Forex rigging scandal: RBS, UBS, HSBC, JP Morgan and Citi set for lawsuit storm after £2bn FCA fine
Funds, companies and other traders hurt by banks manipulating the foreign exchange markets could make claims totalling many billions of pounds, lawyers said yesterday.
Five banks were fined a total of £2bn by the UK’s Financial Conduct Authority and the US Commodity Futures Trading Commission authorities because their traders fiddled key currency benchmarks.
But the fines could be the tip of the iceberg, as other regulators from the US and elsewhere are still in talks with banks. Lawyers believe banks will face claims for damages amounting to sums many times higher.
“They were fiddling forex rates for almost six years in a market this big, so just look at the numbers – the damage has got to be in the billions,” Hausfeld lawyer Anthony Maton told City A.M. The potential claims “dwarf the fines without a shadow of a doubt”, he added.

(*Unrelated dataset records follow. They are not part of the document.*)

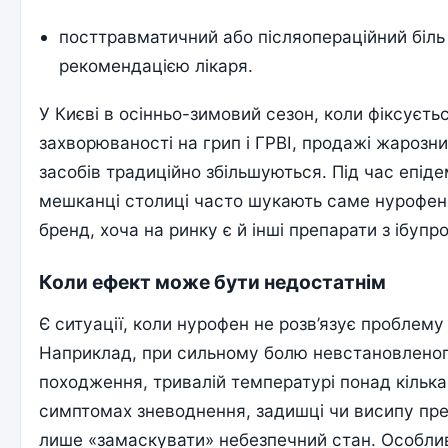
посттравматичний або післяопераційний біль
рекомендацією лікаря.
У Києві в осінньо-зимовий сезон, коли фіксуєть
захворюваності на грип і ГРВІ, продажі жароз
засобів традиційно збільшуються. Під час епіде
мешканці столиці часто шукають саме нурофен
бренд, хоча на ринку є й інші препарати з ібуп
Коли ефект може бути недостатнім
Є ситуації, коли нурофен не розв’язує проблему
Наприклад, при сильному болю невстановлено
походження, тривалій температурі понад кілька 
симптомах зневоднення, задишці чи висипу пр
лише «замаскувати» небезпечний стан. Особли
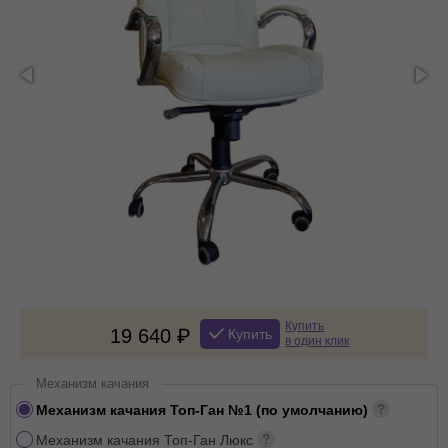
Купить
19 640
Купить
в один клик
Механизм качания
Механизм качания Топ-Ган №1 (по умолчанию)
Механизм качания Топ-Ган Люкс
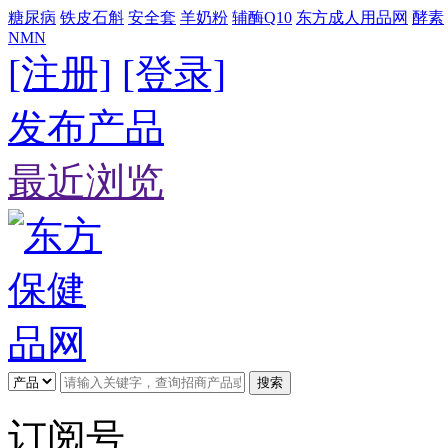
糖尿病
铁皮石斛
安全套
羊奶粉
辅酶Q10
东方成人用品网
酵素
NMN
[注册]
[登录]
发布产品
最近浏览
搜索
订阅号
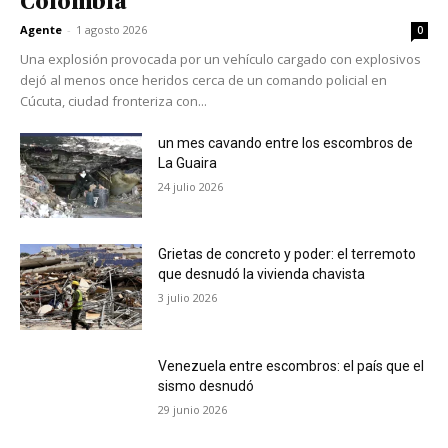
Colombia
Agente
-
1 agosto 2026
0
Una explosión provocada por un vehículo cargado con explosivos
dejó al menos once heridos cerca de un comando policial en
Cúcuta, ciudad fronteriza con...
un mes cavando entre los escombros de
La Guaira
24 julio 2026
Grietas de concreto y poder: el terremoto
que desnudó la vivienda chavista
3 julio 2026
Venezuela entre escombros: el país que el
sismo desnudó
29 junio 2026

The claims could extend far beyond the traders on the opposite end of the banks’ manipulation, as other firms and funds use benchmarks for their own trades and could have lost out.
Any forex claims should be easier to prove than the Libor cases, according to lawyer Simon Hart from RPC. “Some of the contracts based on Libor went on for years, and could result in the participant being better or worse off at different times. With forex, market participants can go for the individual trades where they lost out.”
RBS, UBS, HSBC, JP Morgan and Citi were all fined by the UK and US authorities. But Barclays has yet to agree a settlement and other regulators still have to make their decisions – again leaving the banks open to another round of heavy fines.